You will also need to know how to do this in a diverse world. Experts on globalization talk about the world having become flat, that competition in a worldwide marketplace has erased international and cultural divides. That may be true to a degree in commerce, but the differences between nations and within them are still substantial. In fact, you’ll be leading in a world where diversity has never been more a part of how we interact and solve problems.

Now is your opportunity to explore this diverse world, to learn the nuances between nations and cultures. We offer you ways to do so that are unmatched by any other university. We offer experiential education in 88 cities outside the United States—including co-op, study abroad, service, and research. These are opportunities to explore the world in a deep and meaningful way. They’re not opportunities for academic tourism.

Have you heard this term “academic tourism?” We don’t do it here. We don’t allow you to travel the world for fun only. We ask you to engage with the world, to partner with new people and ideas, to understand nations and cultures more fully.

We recognize, too, that international experience begins in Boston, and we encourage you to seek ways to broaden your global perspective right here on our campus. Know that in today’s world you will need to have a firmer grasp on languages.
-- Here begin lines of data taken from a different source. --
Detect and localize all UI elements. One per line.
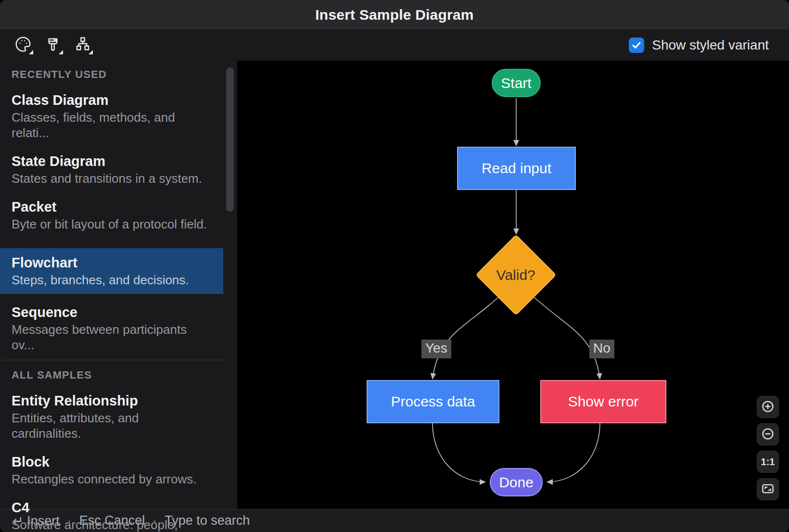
sample-item-block[interactable]: Block Rectangles connected by arrows. — [0, 447, 223, 493]
checkbox-checked-icon — [629, 38, 644, 53]
zoom-in-icon — [761, 399, 775, 415]
section-header-recently-used: RECENTLY USED — [12, 68, 226, 81]
zoom-controls: 1:1 — [757, 396, 779, 500]
sample-item-flowchart[interactable]: Flowchart Steps, branches, and decisions… — [0, 248, 223, 294]
zoom-out-icon — [761, 427, 775, 443]
style-brush-button[interactable] — [42, 35, 64, 56]
edge-label-yes: Yes — [421, 340, 451, 358]
checkbox-label: Show styled variant — [652, 38, 769, 53]
insert-sample-diagram-dialog: Insert Sample Diagram — [0, 0, 789, 532]
sample-item-state-diagram[interactable]: State Diagram States and transitions in … — [0, 147, 223, 192]
diagram-preview-canvas[interactable]: Start Read input Valid? Yes No Process d… — [237, 61, 789, 509]
section-header-all-samples: ALL SAMPLES — [12, 369, 226, 381]
dropdown-caret-icon — [89, 50, 93, 54]
show-styled-variant-checkbox[interactable]: Show styled variant — [629, 38, 769, 53]
zoom-out-button[interactable] — [757, 423, 779, 445]
toolbar-icon-group — [13, 35, 93, 56]
actual-size-button[interactable]: 1:1 — [757, 451, 779, 473]
dialog-titlebar: Insert Sample Diagram — [0, 0, 789, 29]
section-divider — [1, 360, 224, 360]
sidebar-scrollbar[interactable] — [226, 67, 234, 212]
flowchart-node-done[interactable]: Done — [490, 468, 543, 496]
sample-item-class-diagram[interactable]: Class Diagram Classes, fields, methods, … — [0, 86, 223, 147]
fit-view-icon — [761, 481, 775, 497]
sample-item-packet[interactable]: Packet Byte or bit layout of a protocol … — [0, 192, 223, 238]
dialog-body: RECENTLY USED Class Diagram Classes, fie… — [0, 61, 789, 509]
flowchart-node-process-data[interactable]: Process data — [367, 380, 499, 423]
flowchart-node-read-input[interactable]: Read input — [457, 147, 576, 190]
dropdown-caret-icon — [59, 50, 63, 54]
sample-item-entity-relationship[interactable]: Entity Relationship Entities, attributes… — [0, 386, 223, 447]
dropdown-caret-icon — [29, 50, 33, 54]
sample-item-c4[interactable]: C4 Software architecture: people, syst..… — [0, 493, 223, 532]
flowchart-node-show-error[interactable]: Show error — [540, 380, 666, 423]
flowchart-node-start[interactable]: Start — [492, 69, 541, 97]
toolbar: Show styled variant — [0, 29, 789, 61]
fit-view-button[interactable] — [757, 478, 779, 500]
layout-hierarchy-button[interactable] — [72, 35, 93, 56]
dialog-title: Insert Sample Diagram — [315, 7, 473, 23]
zoom-in-button[interactable] — [757, 396, 779, 418]
theme-palette-button[interactable] — [13, 35, 34, 56]
sample-item-sequence[interactable]: Sequence Messages between participants o… — [0, 298, 223, 359]
sample-list: RECENTLY USED Class Diagram Classes, fie… — [0, 61, 237, 509]
edge-label-no: No — [589, 340, 614, 358]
We offer 15 international language courses. (Yes, we call them “international languages,” not “foreign languages,” because in our increasingly global society nothing is foreign.) Make these classes a priority.

You also have the opportunity to engage with the many international students who are members of this community. Our international student body is a tremendous asset to our academic community. These students are a great resource for you, and you are a great resource for them.

Northeastern’s international presence is growing everyday. I was recently in Singapore and I saw a young woman walking down the street wearing a Northeastern T-shirt, which gave me the opportunity to strike up a conversation. It turns out she was doing a co-op there. So whether you are on Newbury Street, or in Singapore, or in Mali, or anyplace in the world, you will find people will come say, yes, I went to Northeastern, too. And, yes, we want you to be part of us. You are now part of this international community.

In conclusion I’d like to say that if somebody had told me 35 years ago—before you were born—that one day I would be president of a university, I would have laughed. I had no idea when I started studying that I would end up being president of this great University. This is not to tell you that you have no idea what you will be doing 10, 20, or 35 years from now. But whether or not you do, I can promise you one thing: Wherever you go, whatever you do, our alumni will always be with you, and Northeastern will always be here to welcome you home.

Thank you very much. Enjoy this day and the exciting time ahead.